═════ Source records ═════

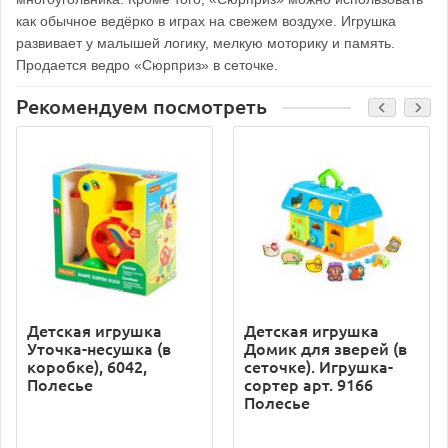
как обычное ведёрко в играх на свежем воздухе. Игрушка
развивает у малышей логику, мелкую моторику и память.
Продается ведро «Сюрприз» в сеточке.
Рекомендуем посмотреть
Детская игрушка
Детская игрушка
Уточка-несушка (в
Домик для зверей (в
коробке), 6042,
сеточке). Игрушка-
Полесье
сортер арт. 9166
Полесье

═════

▶ [What you are asked to do] Pictures stay out of the answer; the rest of the listing above is returned exactly.

▶ [Worked solution]
как обычное ведёрко в играх на свежем воздухе. Игрушка
развивает у малышей логику, мелкую моторику и память.
Продается ведро «Сюрприз» в сеточке.
Рекомендуем посмотреть
Детская игрушка
Детская игрушка
Уточка-несушка (в
Домик для зверей (в
коробке), 6042,
сеточке). Игрушка-
Полесье
сортер арт. 9166
Полесье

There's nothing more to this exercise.